For those with incomes between $100,000 and $250,000, the newfound eligibility for a Roth conversion might be worth a closer look.  (Those at $100,000 or below were already eligible, so the 2010 change is moot.)  Taxpayers in the top brackets might find the projections less compelling because of a lower probability they will be in the same or a higher bracket after retirement.  Nevertheless, if you’re in the highest brackets and expect to stay that way throughout retirement, it could still make sense—especially if you’re convinced that tax rates will continue to rise no matter how much you make.

Income taxes aside, very high net worth individuals may find that converting part or all of a traditional IRA to a Roth is advantageous for estate-planning purposes, especially if there is a significant IRA balance that doesn’t need to be tapped during the owner’s lifetime.  Though the value of a Roth will still be included in the gross estate, because there are no required minimum distributions, the account could grow larger than it otherwise might under traditional IRA distribution rules—leaving more for heirs to withdraw income-tax-free over their lifetimes.
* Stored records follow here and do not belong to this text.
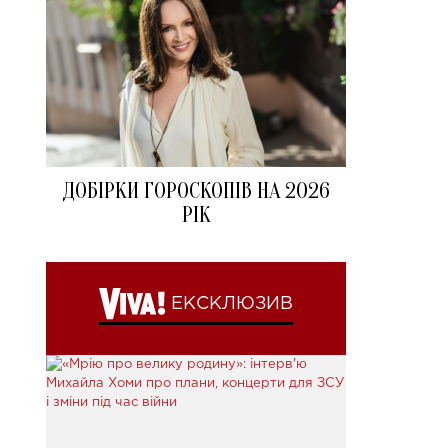
ДОБІРКИ ГОРОСКОПІВ НА 2026
РІК
ЕКСКЛЮЗИВ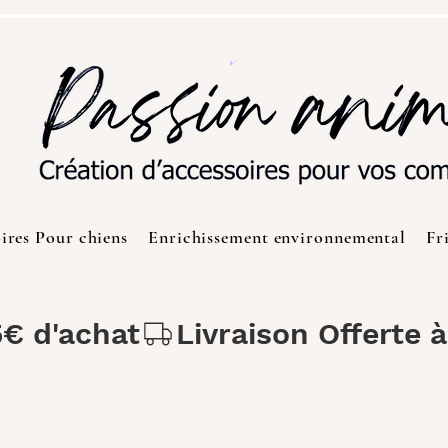
ires Pour chiens
Enrichissement environnemental
Fr
5€ d'achat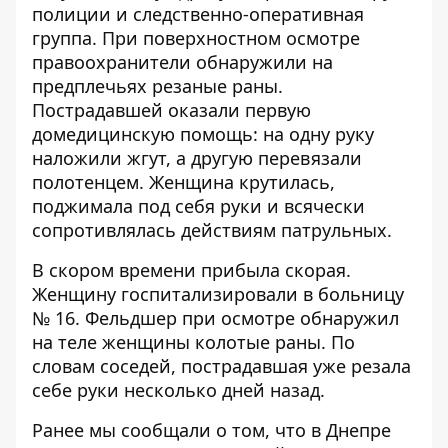
полиции и следственно-оперативная
группа. При поверхностном осмотре
правоохранители обнаружили на
предплечьях резаные раны.
Пострадавшей оказали первую
домедицинскую помощь: на одну руку
наложили жгут, а другую перевязали
полотенцем. Женщина крутилась,
поджимала под себя руки и всячески
сопротивлялась действиям патрульных.
В скором времени прибыла скорая.
Женщину госпитализировали в больницу
№ 16. Фельдшер при осмотре обнаружил
на теле женщины колотые раны. По
словам соседей, пострадавшая уже резала
себе руки несколько дней назад.
Ранее мы сообщали о том, что в Днепре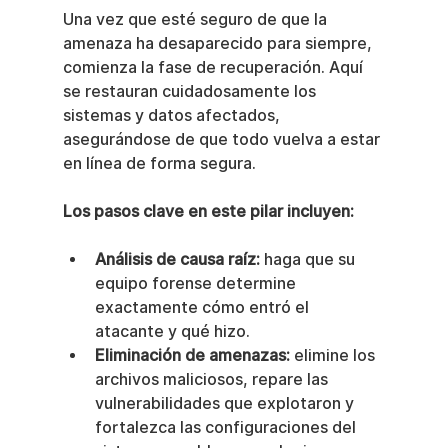
Una vez que esté seguro de que la 
amenaza ha desaparecido para siempre, 
comienza la fase de recuperación. Aquí 
se restauran cuidadosamente los 
sistemas y datos afectados, 
asegurándose de que todo vuelva a estar 
en línea de forma segura.
Los pasos clave en este pilar incluyen:
Análisis de causa raíz:
 haga que su 
equipo forense determine 
exactamente cómo entró el 
atacante y qué hizo.
Eliminación de amenazas:
 elimine los 
archivos maliciosos, repare las 
vulnerabilidades que explotaron y 
fortalezca las configuraciones del 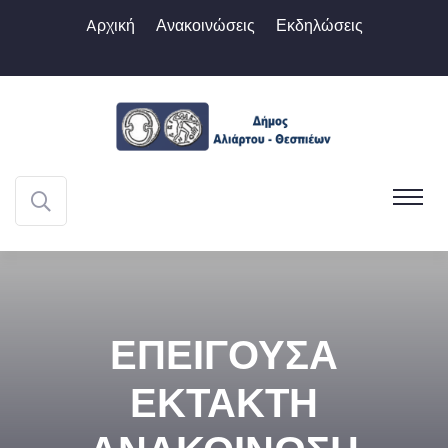
Aρχική
Ανακοινώσεις
Εκδηλώσεις
ΕΠΕΙΓΟΥΣΑ
ΕΚΤΑΚΤΗ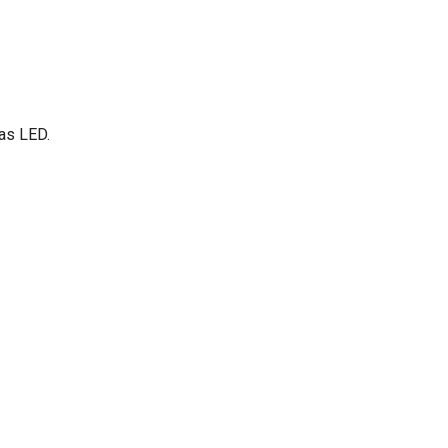
as LED.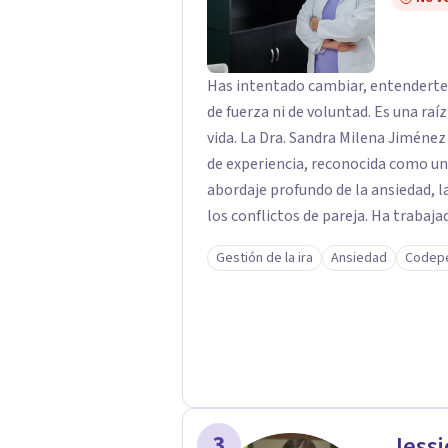
profundamente en la autoconcienc
transformación personal y para cons
Has intentado cambiar, entenderte 
de fuerza ni de voluntad. Es una raí
vida. La Dra. Sandra Milena Jiménez Duque es psicóloga clínica con más de 10 años
de experiencia, reconocida como un
abordaje profundo de la ansiedad, 
los conflictos de pareja. Ha trabajado con pacientes en diferentes países,
acompañando procesos complejos. S
Gestión de la ira
Ansiedad
Codep
premisa clara: no trabaja el síntoma, trabaj
interviene en tres niveles: regula
heridas de la infancia y reestructu
transformar patrones, emociones y decisio
proceso superficial, este no es el l
sanar y transformar la raíz de lo q
es una de las mejores opciones para acompañarte. Porq
3
Jessi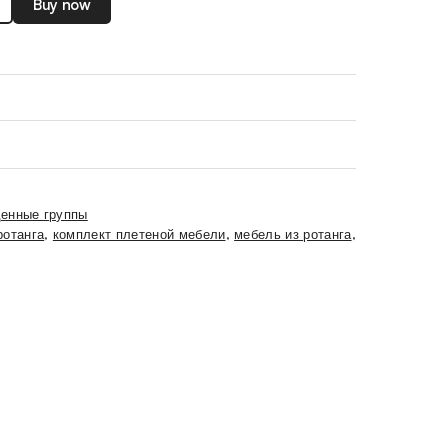
Buy now
енные группы
ротанга
,
комплект плетеной мебели
,
мебель из ротанга
,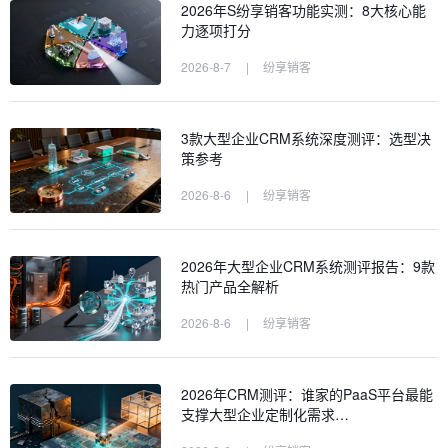
2026年S纷享销客功能实测：8大核心能
力逐项打分
2026-8-7
|
纷享销客
3款大型企业CRM系统深度测评：选型决
策参考
2026-8-6
|
纷享销客
2026年大型企业CRM系统测评报告：9款
热门产品全解析
2026-8-6
|
纷享销客
2026年CRM测评：谁家的PaaS平台最能
支撑大型企业定制化需求…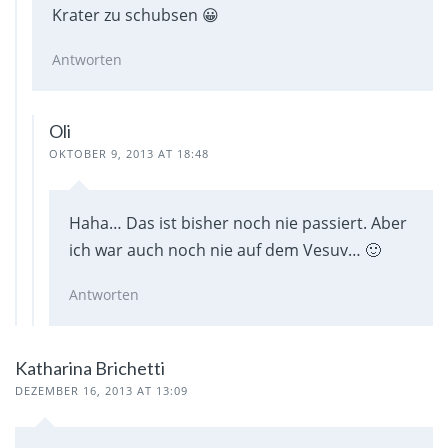
Krater zu schubsen 😀
Antworten
Oli
OKTOBER 9, 2013 AT 18:48
Haha… Das ist bisher noch nie passiert. Aber
ich war auch noch nie auf dem Vesuv… 🙂
Antworten
Katharina Brichetti
DEZEMBER 16, 2013 AT 13:09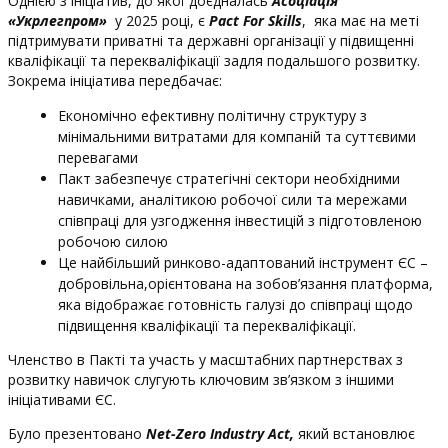
Однією з ініціатив, до якої доєдналась
Асоціація
«Укрлегпром»
у 2025 році, є
Pact For Skills
, яка має на меті
підтримувати приватні та державні організації у підвищенні
кваліфікації та перекваліфікації задля подальшого розвитку.
Зокрема ініціатива передбачає:
Економічно ефективну політичну структуру з
мінімальними витратами для компаній та суттєвими
перевагами
Пакт забезпечує стратегічні сектори необхідними
навичками, аналітикою робочої сили та мережами
співпраці для узгодження інвестицій з підготовленою
робочою силою
Це найбільший ринково-адаптований інструмент ЄС –
добровільна,орієнтована на зобов’язання платформа,
яка відображає готовність галузі до співпраці щодо
підвищення кваліфікації та перекваліфікації.
Членство в Пакті та участь у масштабних партнерствах з
розвитку навичок слугують ключовим зв’язком з іншими
ініціативами ЄС.
Було презентовано
Net-Zero Industry Aсt,
який встановлює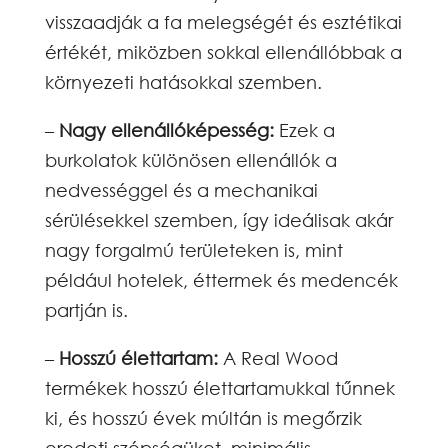
visszaadják a fa melegségét és esztétikai
értékét, miközben sokkal ellenállóbbak a
környezeti hatásokkal szemben.
–
Nagy ellenállóképesség:
Ezek a
burkolatok különösen ellenállók a
nedvességgel és a mechanikai
sérülésekkel szemben, így ideálisak akár
nagy forgalmú területeken is, mint
például hotelek, éttermek és medencék
partján is.
–
Hosszú élettartam:
A Real Wood
termékek hosszú élettartamukkal tűnnek
ki, és hosszú évek múltán is megőrzik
What’s more, the income tax paid at the time of conversion (preferably from assets other than the IRA) will reduce the owner’s gross estate.  In effect, the account owner is prepaying income tax on behalf of future beneficiaries without it really counting as a taxable gift.
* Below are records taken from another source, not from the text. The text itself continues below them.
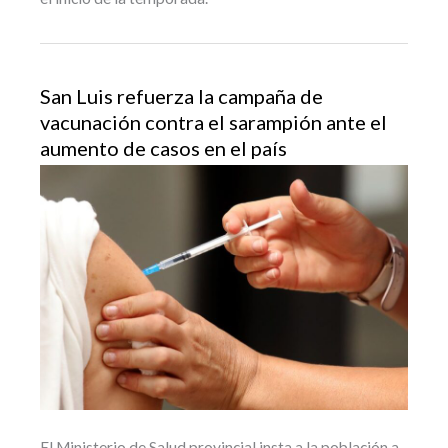
San Luis refuerza la campaña de
vacunación contra el sarampión ante el
aumento de casos en el país
El Ministerio de Salud provincial insta a la población a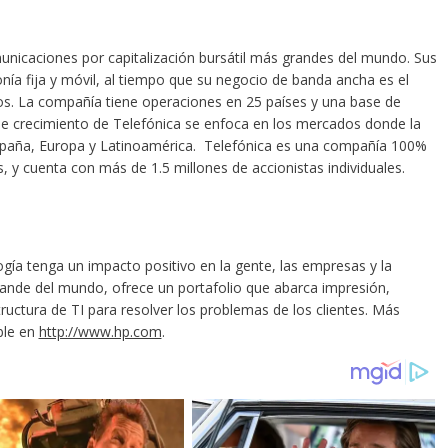
unicaciones por capitalización bursátil más grandes del mundo. Sus
nía fija y móvil, al tiempo que su negocio de banda ancha es el
s. La compañía tiene operaciones en 25 países y una base de
 de crecimiento de Telefónica se enfoca en los mercados donde la
España, Europa y Latinoamérica. Telefónica es una compañía 100%
s, y cuenta con más de 1.5 millones de accionistas individuales.
gía tenga un impacto positivo en la gente, las empresas y la
ande del mundo, ofrece un portafolio que abarca impresión,
ructura de TI para resolver los problemas de los clientes. Más
ble en
http://www.hp.com
.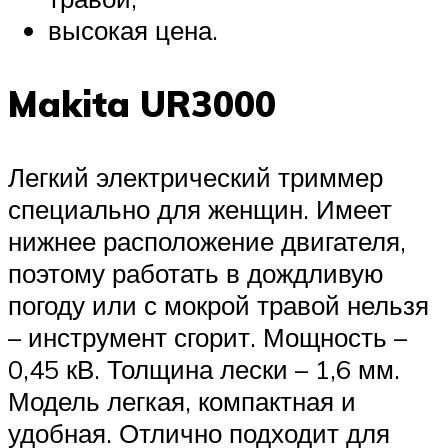
высокая цена.
Makita UR3000
Легкий электрический триммер
специально для женщин. Имеет
нижнее расположение двигателя,
поэтому работать в дождливую
погоду или с мокрой травой нельзя
– инструмент сгорит. Мощность –
0,45 кВ. Толщина лески – 1,6 мм.
Модель легкая, компактная и
удобная. Отлично подходит для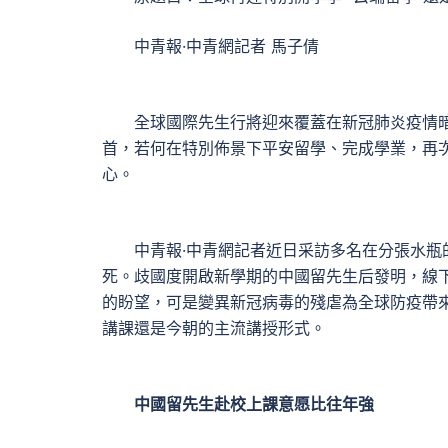
中青報·中青網記者 馬子倩
全球國際先生行將迎來覆蓋在新冠肺炎疫情暗
首，若何在特別佈景下平安留學、完成學業，再
心。
中青報·中青網記者近日采訪多名在分張水瓶的
死。歧國度開啟新學期的中國留先生后發明，線
的盼望，可是變異新冠病毒的殘虐為全球防疫帶
講課還是今朝的主流講授形式。
中國留先生赴校上課意愿比往年強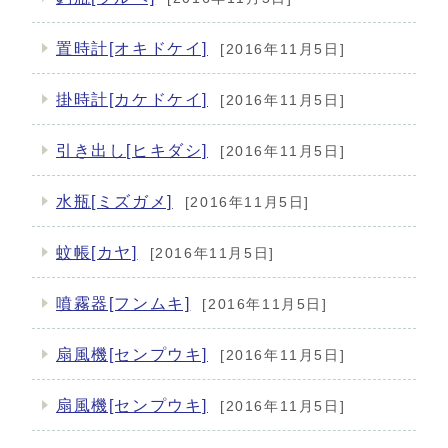
置時計[オキドケイ]
[2016年11月5日]
掛時計[カケドケイ]
[2016年11月5日]
引き出し[ヒキダシ]
[2016年11月5日]
水瓶[ミズガメ]
[2016年11月5日]
蚊帳[カヤ]
[2016年11月5日]
噴霧器[フンムキ]
[2016年11月5日]
扇風機[センプウキ]
[2016年11月5日]
扇風機[センプウキ]
[2016年11月5日]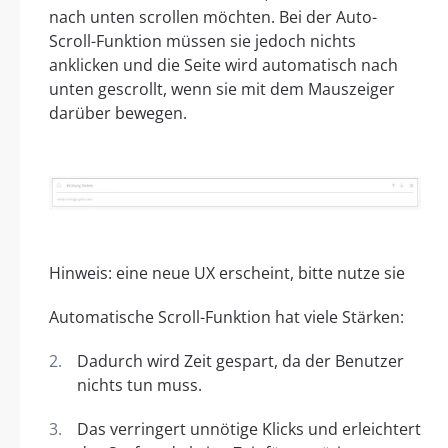
nach unten scrollen möchten. Bei der Auto-
Scroll-Funktion müssen sie jedoch nichts
anklicken und die Seite wird automatisch nach
unten gescrollt, wenn sie mit dem Mauszeiger
darüber bewegen.
Hinweis: eine neue UX erscheint, bitte nutze sie
Automatische Scroll-Funktion hat viele Stärken:
Dadurch wird Zeit gespart, da der Benutzer
nichts tun muss.
Das verringert unnötige Klicks und erleichtert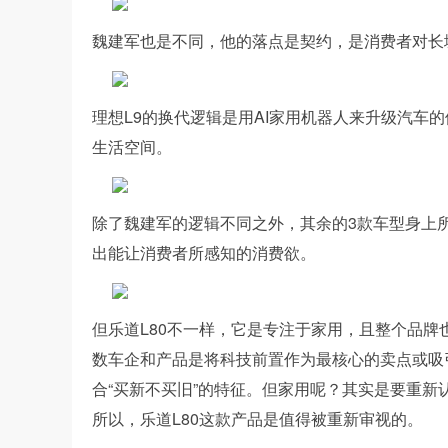
魏建军也是不同，他的落点是契约，是消费者对长
理想L9的换代逻辑是用AI家用机器人来升级汽车
生活空间。
除了魏建军的逻辑不同之外，其余的3款车型身上
出能让消费者所感知的消费欲。
但乐道L80不一样，它是专注于家用，且整个品
数车企和产品是将科技前置作为最核心的卖点或吸
合“买新不买旧”的特征。但家用呢？其实是要重新
所以，乐道L80这款产品是值得被重新审视的。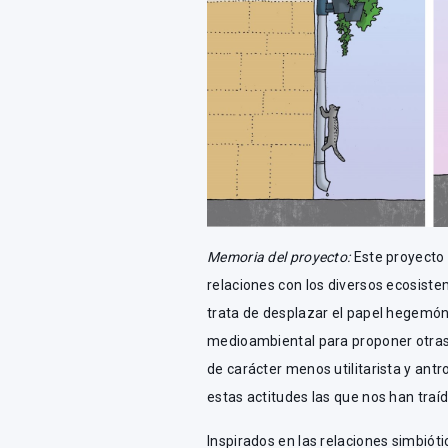
Memoria del proyecto:
Este proyecto 
relaciones con los diversos ecosist
trata de desplazar el papel hegemónic
medioambiental para proponer otras 
de carácter menos utilitarista y an
estas actitudes las que nos han traí
Inspirados en las relaciones simbiót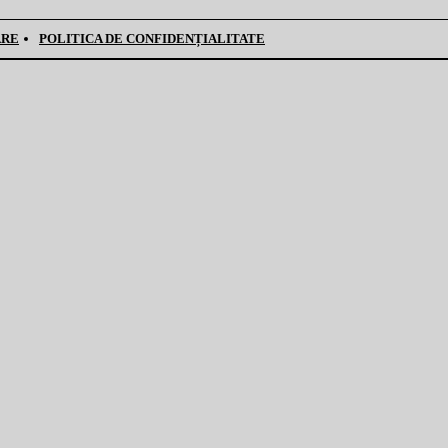
ARE
POLITICA DE CONFIDENȚIALITATE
  • Here are a few more caveats to consider:

o   Traditional IRA aggregation rule: If you have made nondeductible contributions to your traditional IRA in the past (hopefully, tracked all along on IRS Form 8606), you can’t pick and choose which portion of the traditional IRA money you want to convert to a Roth.  The IRS looks at all traditional IRAs as one when it comes to distributions, including Roth conversions.  Traditional IRA balances are aggregated so that the amount converted consists of a prorated portion of taxable and nontaxable money.  For more on the aggregation rule, see IRS Publication 590.

o   Converting nondeductible IRA contributions to a Roth: Starting in 2010, high earners otherwise not eligible to make Roth contributions could make nondeductible contributions to a traditional IRA and then convert those amounts to a Roth.  This process could be repeated every year.  Don’t be surprised, though, if Congress changes the law to eliminate this option.

o   Multi-year tax payment: Being able to split the conversion income between 2011 and 2012 for 2010 conversions (only) is a potential benefit only if your tax rate doesn’t rise.  But higher rates in 2011 and 2012 vs. 2010 are almost a certainty for top earners.

The bottom line:

Eligibility for a Roth conversion in 2010 does not automatically make it a good idea.  In fact, the very high-earning taxpayers who will become eligible for Roth conversion in 2010 are the least likely to benefit because they are already in the highest brackets.  If a Roth conversion did not make sense for income tax purposes before 2010, it probably will not afterwards.  That said, in the right circumstances, converting to a Roth IRA could potentially have significant benefits.  Conversion for estate-planning purposes may also add value.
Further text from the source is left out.